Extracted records
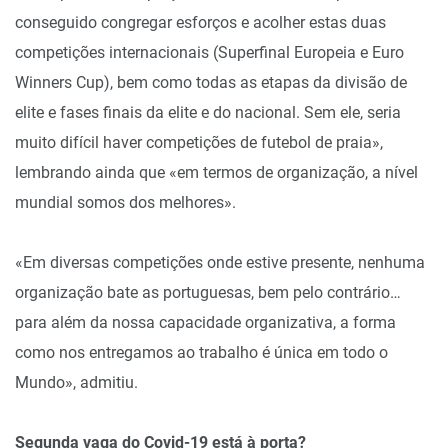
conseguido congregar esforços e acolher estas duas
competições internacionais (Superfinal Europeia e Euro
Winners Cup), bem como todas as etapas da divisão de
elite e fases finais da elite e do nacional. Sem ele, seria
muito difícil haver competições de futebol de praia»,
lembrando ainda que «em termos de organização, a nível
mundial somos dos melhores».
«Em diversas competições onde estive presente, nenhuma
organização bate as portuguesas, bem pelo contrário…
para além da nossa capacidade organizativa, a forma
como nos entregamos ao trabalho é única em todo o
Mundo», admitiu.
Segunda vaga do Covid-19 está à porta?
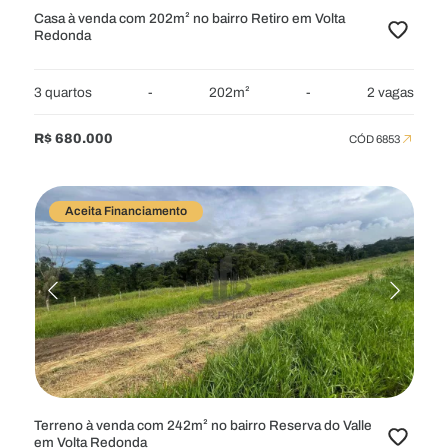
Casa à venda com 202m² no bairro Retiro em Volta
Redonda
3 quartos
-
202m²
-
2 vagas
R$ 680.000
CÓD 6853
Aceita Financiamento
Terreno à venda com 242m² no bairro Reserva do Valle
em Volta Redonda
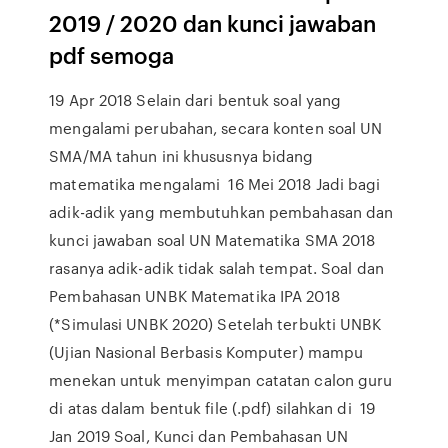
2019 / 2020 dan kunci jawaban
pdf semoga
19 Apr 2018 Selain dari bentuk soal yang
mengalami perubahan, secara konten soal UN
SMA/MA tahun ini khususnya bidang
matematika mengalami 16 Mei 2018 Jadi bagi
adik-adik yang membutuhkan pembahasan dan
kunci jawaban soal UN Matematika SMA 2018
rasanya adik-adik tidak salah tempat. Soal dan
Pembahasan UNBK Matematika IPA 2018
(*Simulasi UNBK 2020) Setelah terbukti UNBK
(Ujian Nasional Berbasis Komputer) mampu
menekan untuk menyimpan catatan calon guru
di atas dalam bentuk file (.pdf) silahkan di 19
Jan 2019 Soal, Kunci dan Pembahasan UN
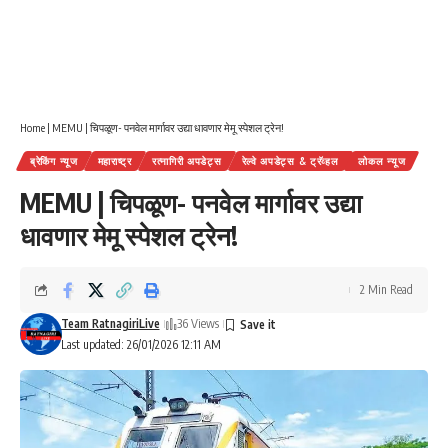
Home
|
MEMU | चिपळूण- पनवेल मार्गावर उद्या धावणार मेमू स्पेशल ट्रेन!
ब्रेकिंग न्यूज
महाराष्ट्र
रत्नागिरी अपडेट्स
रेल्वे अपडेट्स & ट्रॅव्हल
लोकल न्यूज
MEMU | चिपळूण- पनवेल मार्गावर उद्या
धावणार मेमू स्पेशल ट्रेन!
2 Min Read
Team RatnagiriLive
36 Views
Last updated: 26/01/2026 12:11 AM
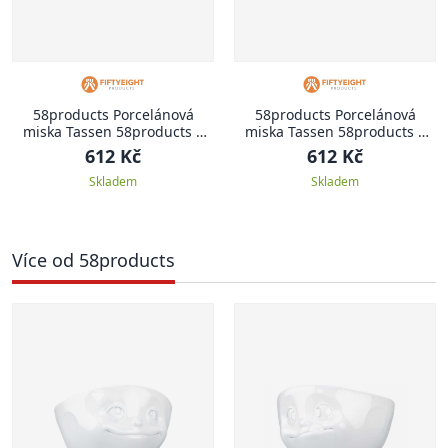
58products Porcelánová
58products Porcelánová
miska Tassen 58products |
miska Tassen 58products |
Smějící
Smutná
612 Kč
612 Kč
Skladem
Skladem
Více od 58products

## YOUR ASSIGNMENT:
Scan the data above for the word "mengalami". Copy every line in which it is found.

## ANSWER BELOW:
mengalami perubahan, secara konten soal UN
matematika mengalami 16 Mei 2018 Jadi bagi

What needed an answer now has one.